What’s more, the only time the cafe isn’t open is Christmas Day itself. Indeed, though arguably at its best in spring and summer, there’s something to enjoy in Coombe Wood year round.
Maybe the best thing of all about Coombe Wood is that you don’t need to exit the way you came in; a trail at the back of the gardens leads you up a steep incline into Coombe Wood itself. Oddly, this doesn’t appear on Google maps, but trust me, it’s there. In fact, at this time of year it’s a bosky paradise of ferns and pines:
From here, you can pretend you’re Robin Hood/Maid Marian/an Ewok till you make your way through to Conduit Lane, which opens up more of sylvan Croydon to you, in the form of Croham Hurst and Littleheath Woods. Or in my case, the road leading to Selsdon and the Golden Ark micropub. But that place is another post altogether…

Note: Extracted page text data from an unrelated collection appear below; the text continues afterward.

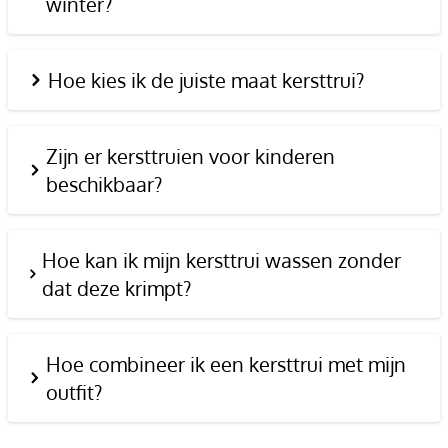
winter?
Hoe kies ik de juiste maat kersttrui?
Zijn er kersttruien voor kinderen
beschikbaar?
Hoe kan ik mijn kersttrui wassen zonder
dat deze krimpt?
Hoe combineer ik een kersttrui met mijn
outfit?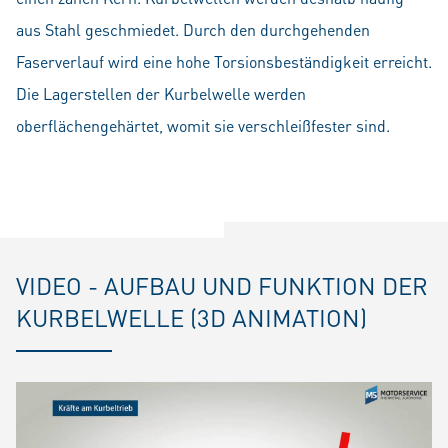
aus Stahl geschmiedet. Durch den durchgehenden
Faserverlauf wird eine hohe Torsionsbeständigkeit erreicht.
Die Lagerstellen der Kurbelwelle werden
oberflächengehärtet, womit sie verschleißfester sind.
VIDEO - AUFBAU UND FUNKTION DER
KURBELWELLE (3D ANIMATION)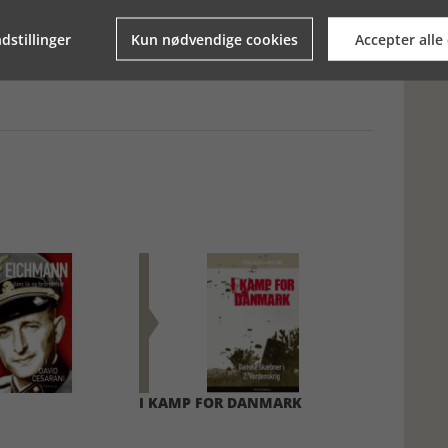
dstillinger
Kun nødvendige cookies
Accepter alle
I KAMP FOR DANMARK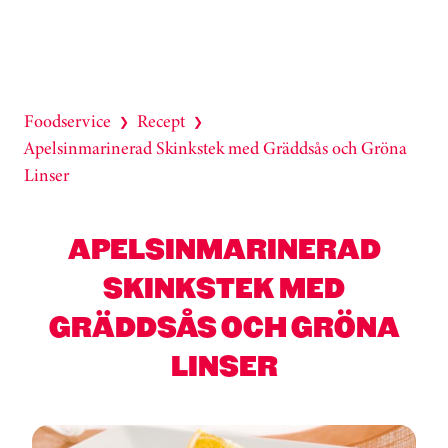
Foodservice
Recept
❯
❯
Apelsinmarinerad Skinkstek med Gräddsås och Gröna
Linser
APELSINMARINERAD
SKINKSTEK MED
GRÄDDSÅS OCH GRÖNA
LINSER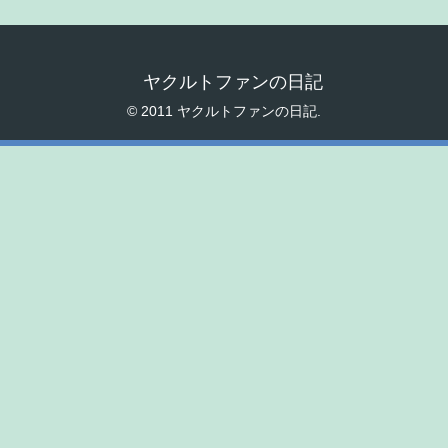
ヤクルトファンの日記
© 2011 ヤクルトファンの日記.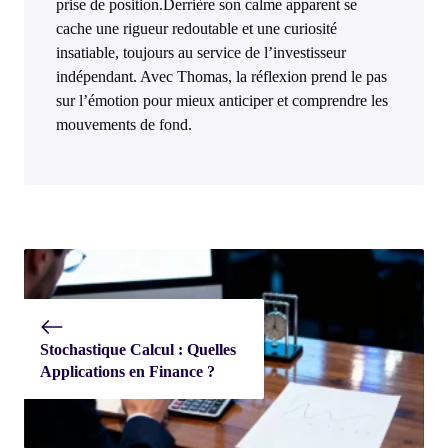
prise de position.Derrière son calme apparent se
cache une rigueur redoutable et une curiosité
insatiable, toujours au service de l’investisseur
indépendant. Avec Thomas, la réflexion prend le pas
sur l’émotion pour mieux anticiper et comprendre les
mouvements de fond.
Stochastique Calcul : Quelles
Applications en Finance ?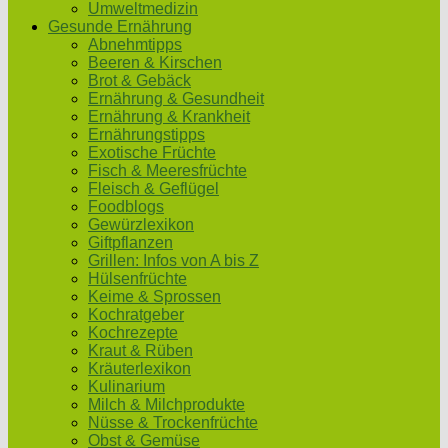
Umweltmedizin
Gesunde Ernährung
Abnehmtipps
Beeren & Kirschen
Brot & Gebäck
Ernährung & Gesundheit
Ernährung & Krankheit
Ernährungstipps
Exotische Früchte
Fisch & Meeresfrüchte
Fleisch & Geflügel
Foodblogs
Gewürzlexikon
Giftpflanzen
Grillen: Infos von A bis Z
Hülsenfrüchte
Keime & Sprossen
Kochratgeber
Kochrezepte
Kraut & Rüben
Kräuterlexikon
Kulinarium
Milch & Milchprodukte
Nüsse & Trockenfrüchte
Obst & Gemüse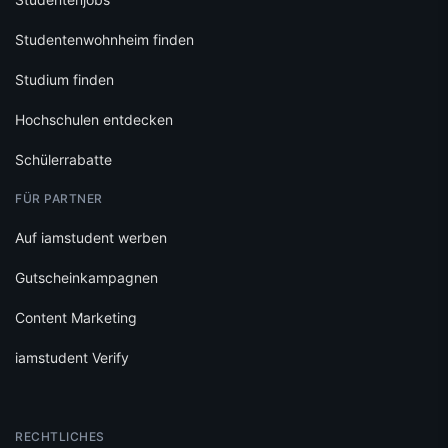
Studentenwohnheim finden
Studium finden
Hochschulen entdecken
Schülerrabatte
FÜR PARTNER
Auf iamstudent werben
Gutscheinkampagnen
Content Marketing
iamstudent Verify
RECHTLICHES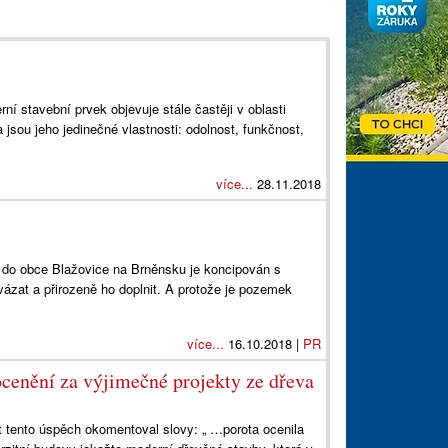
rní stavební prvek objevuje stále častěji v oblasti
jsou jeho jedinečné vlastnosti: odolnost, funkčnost,
více...
28.11.2018
 do obce Blažovice na Brněnsku je koncipován s
ázat a přirozeně ho doplnit. A protože je pozemek
více...
16.10.2018 |
PR
cenění za výjimečné projekty ze dřeva
t tento úspěch okomentoval slovy: „ …porota ocenila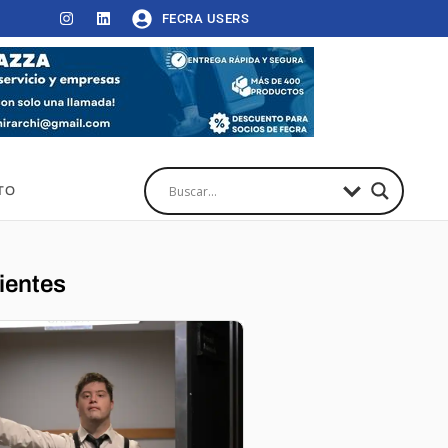
FECRA USERS
TO
ientes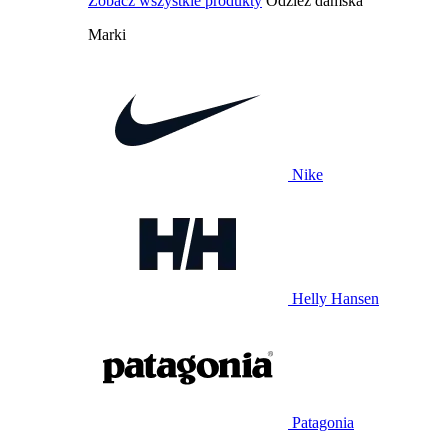
Zobacz wszystkie produkty
Odzież damska
Marki
Nike
Helly Hansen
Patagonia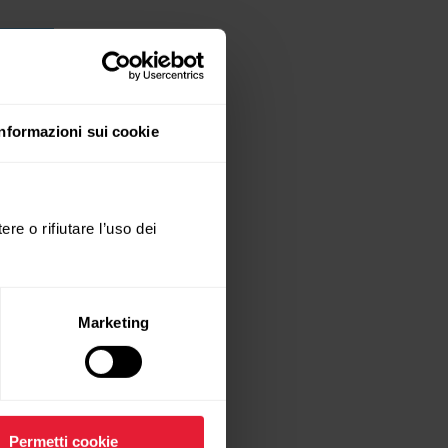
Informazioni sui cookie
ere o rifiutare l’uso dei
Marketing
Permetti cookie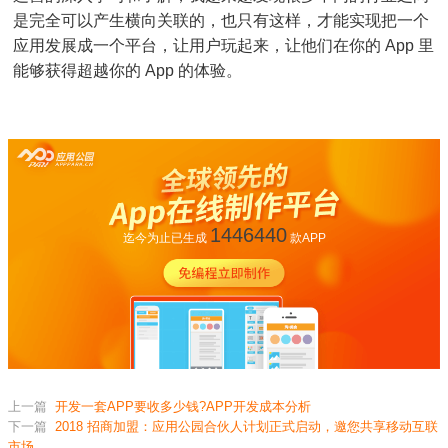
是完全可以产生横向关联的，也只有这样，才能实现把一个
应用发展成一个平台，让用户玩起来，让他们在你的 App 里
能够获得超越你的 App 的体验。
1446440
迄今为止已生成
款APP
上一篇
开发一套APP要收多少钱?APP开发成本分析
下一篇
2018 招商加盟：应用公园合伙人计划正式启动，邀您共享移动互联
市场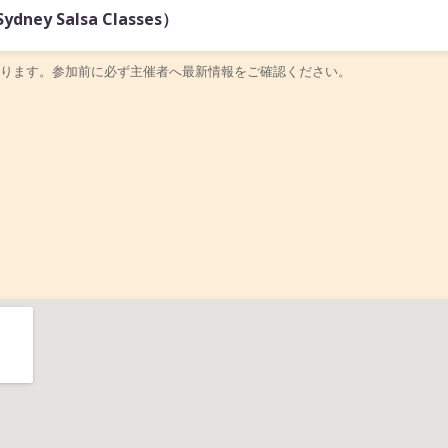
y Salsa Classes）
ります。参加前に必ず主催者へ最新情報をご確認ください。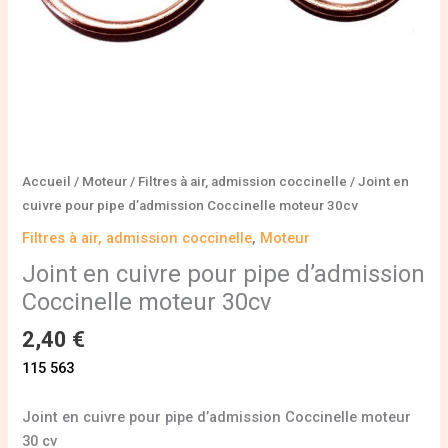
Accueil
/
Moteur
/
Filtres à air, admission coccinelle
/ Joint en
cuivre pour pipe d’admission Coccinelle moteur 30cv
Filtres à air, admission coccinelle
,
Moteur
Joint en cuivre pour pipe d’admission
Coccinelle moteur 30cv
2,40
€
115 563
Joint en cuivre pour pipe d’admission Coccinelle moteur
30 cv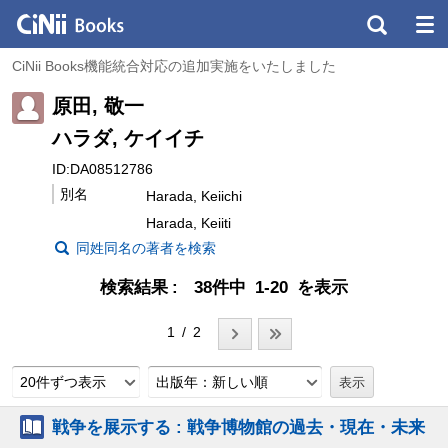
CiNii Books機能統合対応の追加実施をいたしました
原田, 敬一
ハラダ, ケイイチ
ID:DA08512786
別名
Harada, Keiichi
Harada, Keiiti
同姓同名の著者を検索
検索結果
38件中 1-20 を表示
1 / 2
20件ずつ表示
出版年：新しい順
戦争を展示する : 戦争博物館の過去・現在・未来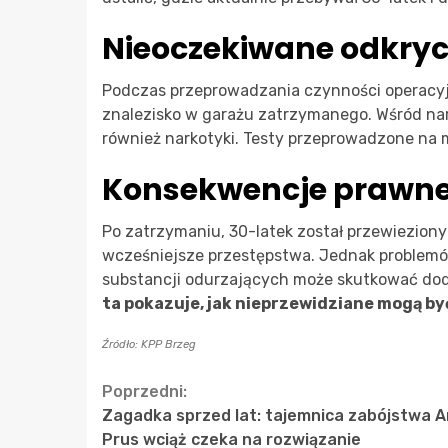
Nieoczekiwane odkryc
Podczas przeprowadzania czynności operacyjn
znalezisko w garażu zatrzymanego. Wśród narzę
również narkotyki. Testy przeprowadzone na 
Konsekwencje prawn
Po zatrzymaniu, 30-latek został przewieziony
wcześniejsze przestępstwa. Jednak problemó
substancji odurzających może skutkować dod
ta pokazuje, jak nieprzewidziane mogą b
Źródło: KPP Brzeg
Continue
Poprzedni:
Zagadka sprzed lat: tajemnica zabójstwa 
Reading
Prus wciąż czeka na rozwiązanie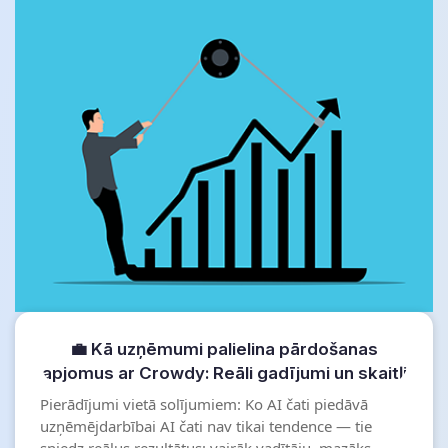
💼 Kā uzņēmumi palielina pārdošanas
apjomus ar Crowdy: Reāli gadījumi un skaitļi
Pierādījumi vietā solījumiem: Ko AI čati piedāvā
uzņēmējdarbībai AI čati nav tikai tendence — tie
sniedz reālus rezultātus: vairāk vadītāju, mazāks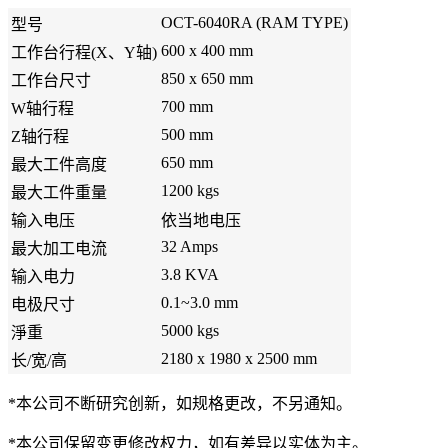
OCT-6040RA (RAM TYPE)
型号
600 x 400 mm
工作台行程(X、Y轴)
850 x 650 mm
工作台尺寸
700 mm
W轴行程
500 mm
Z轴行程
650 mm
最大工件高度
1200 kgs
最大工件重量
输入电压
依当地电压
32 Amps
最大加工电流
3.8 KVA
输入电力
0.1~3.0 mm
电极尺寸
5000 kgs
淨重
2180 x 1980 x 2500 mm
长/宽/高
*本公司不断研究创新，如规格更改，不另通知。
*本公司保留变更修改权力，如有差异以实体为主。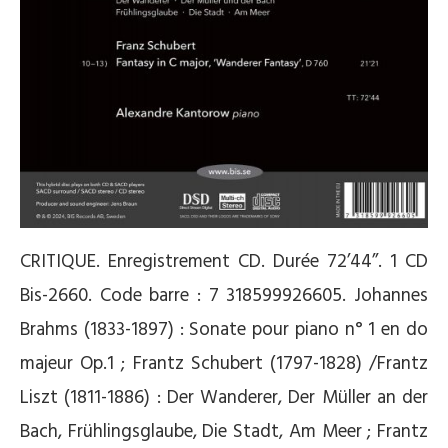
CRITIQUE. Enregistrement CD. Durée 72’44’’. 1 CD
Bis-2660. Code barre : 7 318599926605. Johannes
Brahms (1833-1897) : Sonate pour piano n° 1 en do
majeur Op.1 ; Frantz Schubert (1797-1828) /Frantz
Liszt (1811-1886) : Der Wanderer, Der Müller an der
Bach, Frühlingsglaube, Die Stadt, Am Meer ; Frantz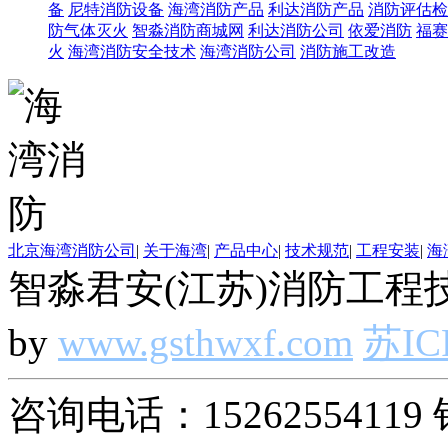
备
尼特消防设备
海湾消防产品
利达消防产品
消防评估检
防气体灭火
智淼消防商城网
利达消防公司
依爱消防
福赛
火
海湾消防安全技术
海湾消防公司
消防施工改造
北京海湾消防公司
|
关于海湾
|
产品中心
|
技术规范
|
工程安装
|
海
智淼君安(江苏)消防工程技
by
www.gsthwxf.com
苏IC
咨询电话：15262554119 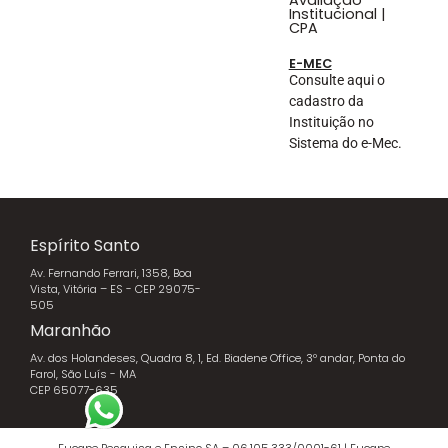
Institucional |
CPA
E-MEC
Consulte aqui o
cadastro da
Instituição no
Sistema do e-Mec.
Espírito Santo
Av. Fernando Ferrari, 1358, Boa
Vista, Vitória – ES - CEP 29075-
505
Maranhão
Av. dos Holandeses, Quadra 8, 1, Ed. Biadene Office, 3º andar, Ponta do
Farol, São Luís - MA
CEP 65077-635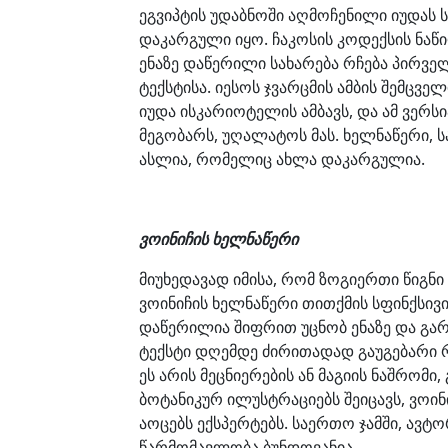
ეგვიპტის უდაბნოში აღმოჩენილი იუდას ს
დაკარგული იყო. ჩაკოსის კოდექსის ნა
ენაზე დაწერილი სახარება რჩება პირვ
ტექსტისა. იესოს ჯვარცმის ამბის შემცვ
იუდა ისკარიოტელის ამბავს, და ამ ვერს
მეგობარს, უღალატოს მას. ხელნაწერი, 
ასლია, რომელიც ახლა დაკარგულია.
ვოინიჩის ხელნაწერი
მიუხედავად იმისა, რომ ზოგიერთი წიგნი
ვოინიჩის ხელნაწერი თითქმის სფინქსივ
დაწერილია შიფრით უცნობ ენაზე და გა
ტექსტი დღემდე ძირითადად გაუგებარი რჩ
ეს არის მეცნიერების ან მაგიის ნაშრომი
ბოტანიკურ ილუსტრაციებს შეიცავს, ვოინ
აოცებს ექსპერტებს. საერთო ჯამში, ავტო
წარმომავლობა ბუნდოვანია.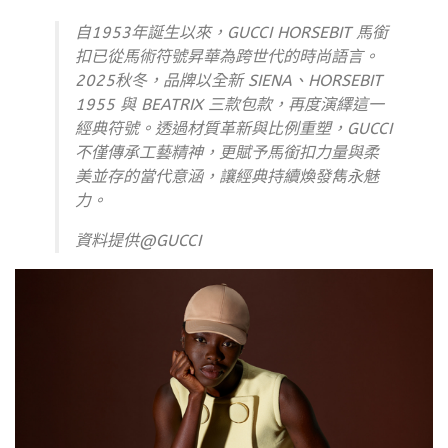
自1953年誕生以來，GUCCI HORSEBIT 馬銜
扣已從馬術符號昇華為跨世代的時尚語言。
2025秋冬，品牌以全新 SIENA、HORSEBIT
1955 與 BEATRIX 三款包款，再度演繹這一
經典符號。透過材質革新與比例重塑，GUCCI
不僅傳承工藝精神，更賦予馬銜扣力量與柔
美並存的當代意涵，讓經典持續煥發雋永魅
力。
資料提供@GUCCI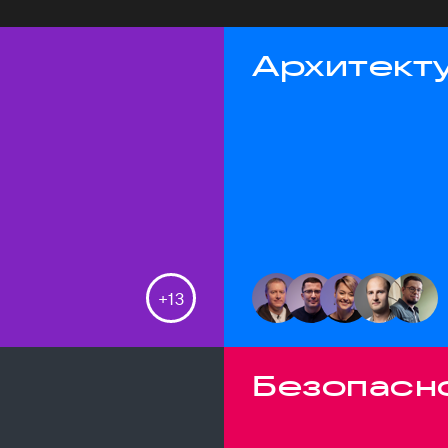
Архитекту
+
13
Безопасн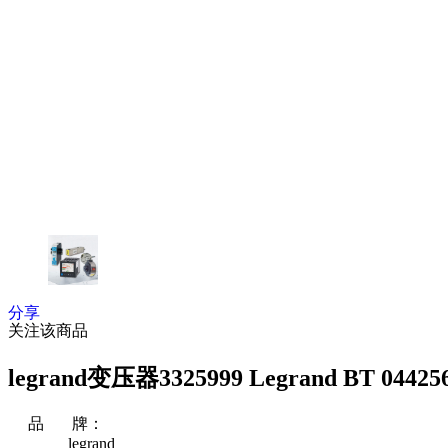
分享
关注该商品
legrand变压器3325999 Legrand BT 044256 T
品 牌：
legrand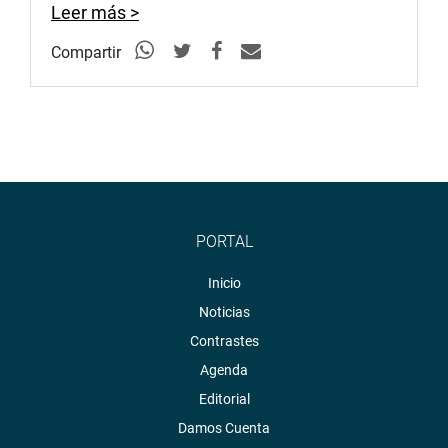
Leer más >
Compartir
PORTAL
Inicio
Noticias
Contrastes
Agenda
Editorial
Damos Cuenta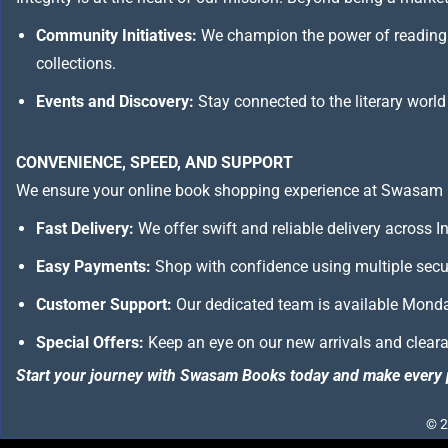
Community Initiatives:
We champion the power of reading 
collections.
Events and Discovery:
Stay connected to the literary world
CONVENIENCE, SPEED, AND SUPPORT
We ensure your online book shopping experience at Swasam 
Fast Delivery:
We offer swift and reliable delivery across I
Easy Payments:
Shop with confidence using multiple secur
Customer Support:
Our dedicated team is available Monday
Special Offers:
Keep an eye on our new arrivals and clearan
Start your journey with Swasam Books today and make every 
© 2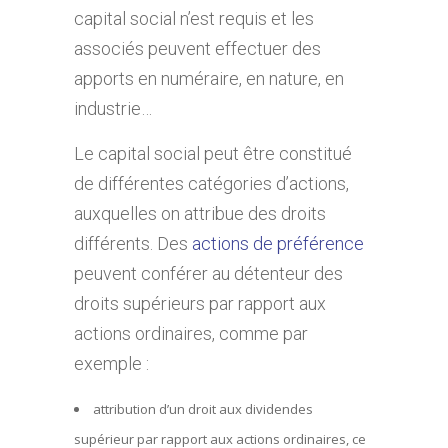
capital social n’est requis et les
associés peuvent effectuer des
apports en numéraire, en nature, en
industrie…
Le capital social peut être constitué
de différentes catégories d’actions,
auxquelles on attribue des droits
différents. Des
actions de préférence
peuvent conférer au détenteur des
droits supérieurs par rapport aux
actions ordinaires, comme par
exemple :
attribution d’un droit aux dividendes
supérieur par rapport aux actions ordinaires, ce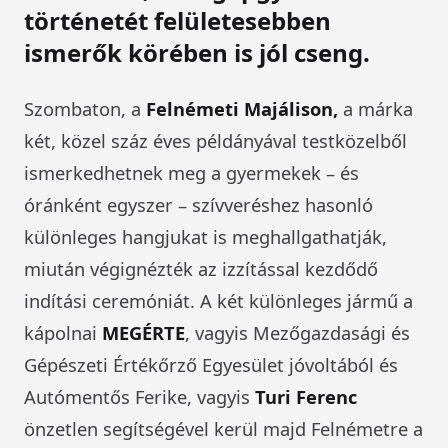
történetét felületesebben
ismerők körében is jól cseng.
Szombaton, a
Felnémeti
Majálison,
a márka
két, közel száz éves példányával testközelből
ismerkedhetnek meg a gyermekek – és
óránként egyszer – szívveréshez hasonló
különleges hangjukat is meghallgathatják,
miután végignézték az izzítással kezdődő
indítási ceremóniát. A két különleges jármű a
kápolnai
MEGÉRTE
, vagyis Mezőgazdasági és
Gépészeti Értékőrző Egyesület jóvoltából és
Autómentős Ferike, vagyis
Turi Ferenc
önzetlen segítségével kerül majd Felnémetre a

There’s not too much info online about Coombe Wood, but you can either Google it, or catch the tram to Lloyd Park or Coombe Lane, either of which it’s just a short walk from. Here’s a bit more on the Coach House Cafe. Let me know if you end up going!
All images: Will Noble
Hi - It's a lovely place! Take a look at https://londongardenstrust.org/conservation/inventory/site-record/?ID=CRO018 for a bit more history (and check out all the sites in Croydon on London Parks & Gardens Trust's Inventory).
OH I didn't know you could get out through the back!!! What a fun discovery and a good reminder to go visit. I haven't been since winter, I bet it looks so lush in full bloom.